▸ **Requirement**
Copy every line of the entries that has the string "hasta" in it.

▸ **Material provided**
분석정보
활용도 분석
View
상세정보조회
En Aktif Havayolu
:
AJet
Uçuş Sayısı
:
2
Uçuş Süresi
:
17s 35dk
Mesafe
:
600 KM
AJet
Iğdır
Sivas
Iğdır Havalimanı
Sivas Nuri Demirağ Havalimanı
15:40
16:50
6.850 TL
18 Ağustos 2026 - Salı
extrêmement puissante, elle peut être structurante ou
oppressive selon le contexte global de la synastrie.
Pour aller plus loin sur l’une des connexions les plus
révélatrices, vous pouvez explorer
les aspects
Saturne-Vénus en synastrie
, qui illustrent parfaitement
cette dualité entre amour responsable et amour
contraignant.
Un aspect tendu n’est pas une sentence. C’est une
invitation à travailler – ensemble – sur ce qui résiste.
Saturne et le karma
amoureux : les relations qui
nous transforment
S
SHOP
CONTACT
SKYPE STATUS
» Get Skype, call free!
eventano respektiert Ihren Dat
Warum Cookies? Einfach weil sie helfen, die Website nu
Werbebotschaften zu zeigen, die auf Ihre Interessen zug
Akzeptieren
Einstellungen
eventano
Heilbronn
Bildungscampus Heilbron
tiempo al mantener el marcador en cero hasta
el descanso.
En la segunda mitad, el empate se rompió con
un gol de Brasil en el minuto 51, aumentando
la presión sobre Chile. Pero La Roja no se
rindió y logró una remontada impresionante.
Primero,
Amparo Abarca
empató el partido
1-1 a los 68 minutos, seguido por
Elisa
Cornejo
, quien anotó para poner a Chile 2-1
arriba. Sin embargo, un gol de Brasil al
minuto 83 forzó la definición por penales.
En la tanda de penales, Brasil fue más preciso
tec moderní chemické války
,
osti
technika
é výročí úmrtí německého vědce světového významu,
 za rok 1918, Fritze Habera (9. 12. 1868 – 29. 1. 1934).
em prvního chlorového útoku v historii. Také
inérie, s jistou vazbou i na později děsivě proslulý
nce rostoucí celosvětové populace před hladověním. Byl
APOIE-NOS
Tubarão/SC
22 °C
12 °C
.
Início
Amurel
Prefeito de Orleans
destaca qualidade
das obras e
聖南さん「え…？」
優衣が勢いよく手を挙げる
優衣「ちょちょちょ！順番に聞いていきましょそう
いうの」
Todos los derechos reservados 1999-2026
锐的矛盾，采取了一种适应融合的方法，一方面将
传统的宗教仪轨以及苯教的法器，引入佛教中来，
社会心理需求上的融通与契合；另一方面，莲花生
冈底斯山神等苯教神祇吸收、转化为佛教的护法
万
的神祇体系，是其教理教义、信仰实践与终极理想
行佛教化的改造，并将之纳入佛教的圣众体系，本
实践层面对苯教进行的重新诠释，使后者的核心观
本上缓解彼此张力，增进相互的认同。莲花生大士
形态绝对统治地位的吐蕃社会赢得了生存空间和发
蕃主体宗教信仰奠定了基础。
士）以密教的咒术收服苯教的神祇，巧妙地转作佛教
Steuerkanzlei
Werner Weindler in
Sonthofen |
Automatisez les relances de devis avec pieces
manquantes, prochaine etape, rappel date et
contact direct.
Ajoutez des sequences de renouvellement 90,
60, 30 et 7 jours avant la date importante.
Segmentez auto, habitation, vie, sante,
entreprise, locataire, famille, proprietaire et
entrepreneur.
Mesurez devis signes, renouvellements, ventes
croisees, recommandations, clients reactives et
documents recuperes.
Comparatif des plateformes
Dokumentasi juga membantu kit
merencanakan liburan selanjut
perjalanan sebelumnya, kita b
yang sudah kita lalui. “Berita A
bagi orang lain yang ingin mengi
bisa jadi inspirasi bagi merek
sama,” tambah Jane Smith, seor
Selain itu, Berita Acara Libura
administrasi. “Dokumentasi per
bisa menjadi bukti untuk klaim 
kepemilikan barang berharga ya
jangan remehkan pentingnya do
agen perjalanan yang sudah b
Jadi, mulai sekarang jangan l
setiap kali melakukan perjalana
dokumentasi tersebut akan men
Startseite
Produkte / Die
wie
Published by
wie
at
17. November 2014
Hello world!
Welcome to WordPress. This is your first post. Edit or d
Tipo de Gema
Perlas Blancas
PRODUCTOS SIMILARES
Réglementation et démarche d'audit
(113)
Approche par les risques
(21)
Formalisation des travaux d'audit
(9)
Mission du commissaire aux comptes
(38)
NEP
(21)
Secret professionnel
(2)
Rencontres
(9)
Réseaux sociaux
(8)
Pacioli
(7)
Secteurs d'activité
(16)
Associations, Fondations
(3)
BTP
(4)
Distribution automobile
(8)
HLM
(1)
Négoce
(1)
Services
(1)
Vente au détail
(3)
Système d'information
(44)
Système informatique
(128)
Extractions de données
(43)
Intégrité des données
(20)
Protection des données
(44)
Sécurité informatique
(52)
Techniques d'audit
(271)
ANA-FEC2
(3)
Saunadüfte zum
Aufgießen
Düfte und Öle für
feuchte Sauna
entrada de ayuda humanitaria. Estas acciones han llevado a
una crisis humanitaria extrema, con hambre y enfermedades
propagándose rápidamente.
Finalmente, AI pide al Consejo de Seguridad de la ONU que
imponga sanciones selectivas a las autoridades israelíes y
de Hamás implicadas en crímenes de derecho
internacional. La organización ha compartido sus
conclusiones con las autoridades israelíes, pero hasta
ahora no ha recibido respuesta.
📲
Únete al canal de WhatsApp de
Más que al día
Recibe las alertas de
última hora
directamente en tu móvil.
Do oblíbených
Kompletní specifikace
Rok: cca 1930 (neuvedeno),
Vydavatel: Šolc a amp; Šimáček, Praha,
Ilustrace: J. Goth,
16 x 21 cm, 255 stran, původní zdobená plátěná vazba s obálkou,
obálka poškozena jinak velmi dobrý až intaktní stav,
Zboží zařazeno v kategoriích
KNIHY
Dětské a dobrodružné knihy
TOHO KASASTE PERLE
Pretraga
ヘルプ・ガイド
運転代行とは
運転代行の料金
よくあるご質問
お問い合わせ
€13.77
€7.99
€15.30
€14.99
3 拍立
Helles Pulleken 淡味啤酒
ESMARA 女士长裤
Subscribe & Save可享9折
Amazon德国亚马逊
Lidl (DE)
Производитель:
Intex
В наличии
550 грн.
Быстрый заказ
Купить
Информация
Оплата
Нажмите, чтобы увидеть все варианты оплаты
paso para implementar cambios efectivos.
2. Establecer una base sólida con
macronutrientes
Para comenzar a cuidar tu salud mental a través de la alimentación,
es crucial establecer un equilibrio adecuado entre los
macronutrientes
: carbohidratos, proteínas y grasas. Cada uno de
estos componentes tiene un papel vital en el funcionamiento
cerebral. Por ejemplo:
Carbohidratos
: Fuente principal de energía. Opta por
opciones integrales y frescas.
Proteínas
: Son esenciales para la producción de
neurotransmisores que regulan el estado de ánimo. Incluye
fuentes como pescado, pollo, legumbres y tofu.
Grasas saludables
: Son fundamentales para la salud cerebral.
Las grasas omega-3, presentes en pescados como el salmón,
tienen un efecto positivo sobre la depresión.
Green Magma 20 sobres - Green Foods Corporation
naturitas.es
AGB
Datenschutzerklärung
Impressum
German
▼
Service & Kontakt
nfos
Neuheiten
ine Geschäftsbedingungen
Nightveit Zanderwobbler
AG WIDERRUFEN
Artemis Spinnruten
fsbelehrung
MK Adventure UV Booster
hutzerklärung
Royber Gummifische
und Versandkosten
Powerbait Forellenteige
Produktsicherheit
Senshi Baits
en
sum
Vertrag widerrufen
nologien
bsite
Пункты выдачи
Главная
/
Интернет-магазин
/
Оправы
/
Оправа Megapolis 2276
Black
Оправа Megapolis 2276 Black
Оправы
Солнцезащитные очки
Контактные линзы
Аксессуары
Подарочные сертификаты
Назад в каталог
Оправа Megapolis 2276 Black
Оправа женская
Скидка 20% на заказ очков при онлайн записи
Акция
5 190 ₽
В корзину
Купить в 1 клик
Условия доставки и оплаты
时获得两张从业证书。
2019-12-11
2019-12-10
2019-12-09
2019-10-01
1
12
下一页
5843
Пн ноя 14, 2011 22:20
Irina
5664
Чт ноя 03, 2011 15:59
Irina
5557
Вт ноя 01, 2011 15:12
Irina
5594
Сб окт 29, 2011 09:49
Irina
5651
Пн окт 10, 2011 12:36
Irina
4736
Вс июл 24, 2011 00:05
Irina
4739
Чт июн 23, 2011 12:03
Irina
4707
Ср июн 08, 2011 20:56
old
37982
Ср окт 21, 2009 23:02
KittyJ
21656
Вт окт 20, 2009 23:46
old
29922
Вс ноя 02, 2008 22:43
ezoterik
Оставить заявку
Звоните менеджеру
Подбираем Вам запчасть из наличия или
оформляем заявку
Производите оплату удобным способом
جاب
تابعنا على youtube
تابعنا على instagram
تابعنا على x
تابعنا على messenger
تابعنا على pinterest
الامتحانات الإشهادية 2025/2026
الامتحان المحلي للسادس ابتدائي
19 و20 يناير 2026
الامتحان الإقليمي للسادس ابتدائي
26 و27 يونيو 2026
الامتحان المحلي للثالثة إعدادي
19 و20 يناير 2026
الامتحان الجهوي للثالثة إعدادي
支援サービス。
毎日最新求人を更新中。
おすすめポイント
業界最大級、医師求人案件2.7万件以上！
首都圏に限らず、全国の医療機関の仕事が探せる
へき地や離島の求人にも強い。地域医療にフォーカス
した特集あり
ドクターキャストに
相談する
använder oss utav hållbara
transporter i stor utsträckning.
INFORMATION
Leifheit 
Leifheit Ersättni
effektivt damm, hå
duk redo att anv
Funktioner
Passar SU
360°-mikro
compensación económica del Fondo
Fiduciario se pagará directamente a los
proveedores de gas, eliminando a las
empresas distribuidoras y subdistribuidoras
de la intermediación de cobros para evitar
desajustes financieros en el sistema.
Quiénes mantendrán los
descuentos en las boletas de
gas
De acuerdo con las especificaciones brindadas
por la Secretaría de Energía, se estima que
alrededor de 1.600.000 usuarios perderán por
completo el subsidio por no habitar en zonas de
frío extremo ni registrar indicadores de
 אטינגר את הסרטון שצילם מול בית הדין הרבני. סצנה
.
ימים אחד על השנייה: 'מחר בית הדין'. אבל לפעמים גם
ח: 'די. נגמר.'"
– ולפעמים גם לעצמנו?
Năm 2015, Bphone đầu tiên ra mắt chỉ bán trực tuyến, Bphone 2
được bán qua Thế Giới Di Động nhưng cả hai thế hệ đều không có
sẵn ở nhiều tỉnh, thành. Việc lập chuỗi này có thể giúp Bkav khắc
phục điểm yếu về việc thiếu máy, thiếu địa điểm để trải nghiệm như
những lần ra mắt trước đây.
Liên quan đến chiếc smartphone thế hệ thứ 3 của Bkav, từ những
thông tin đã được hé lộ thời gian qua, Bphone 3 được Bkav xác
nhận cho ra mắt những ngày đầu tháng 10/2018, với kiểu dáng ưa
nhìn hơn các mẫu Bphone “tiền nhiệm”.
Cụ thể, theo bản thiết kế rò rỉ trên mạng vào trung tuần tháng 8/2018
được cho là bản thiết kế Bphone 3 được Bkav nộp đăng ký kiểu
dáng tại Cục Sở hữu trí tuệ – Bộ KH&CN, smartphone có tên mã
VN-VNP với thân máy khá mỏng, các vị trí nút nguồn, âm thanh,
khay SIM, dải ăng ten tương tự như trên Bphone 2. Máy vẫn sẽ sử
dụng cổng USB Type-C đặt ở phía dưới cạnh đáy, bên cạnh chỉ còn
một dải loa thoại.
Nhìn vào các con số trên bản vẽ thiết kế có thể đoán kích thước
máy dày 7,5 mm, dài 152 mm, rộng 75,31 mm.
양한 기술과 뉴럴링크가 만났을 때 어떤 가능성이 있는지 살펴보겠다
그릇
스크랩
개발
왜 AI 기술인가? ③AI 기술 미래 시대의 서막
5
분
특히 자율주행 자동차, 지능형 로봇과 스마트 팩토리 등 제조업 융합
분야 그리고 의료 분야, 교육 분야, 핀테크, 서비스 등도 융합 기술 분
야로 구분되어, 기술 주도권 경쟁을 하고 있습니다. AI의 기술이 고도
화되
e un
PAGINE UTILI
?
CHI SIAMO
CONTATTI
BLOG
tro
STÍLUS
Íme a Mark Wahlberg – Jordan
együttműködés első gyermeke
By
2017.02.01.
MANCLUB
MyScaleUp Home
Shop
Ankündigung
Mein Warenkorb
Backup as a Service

▸ **Task answer**
tiempo al mantener el marcador en cero hasta
conclusiones con las autoridades israelíes, pero hasta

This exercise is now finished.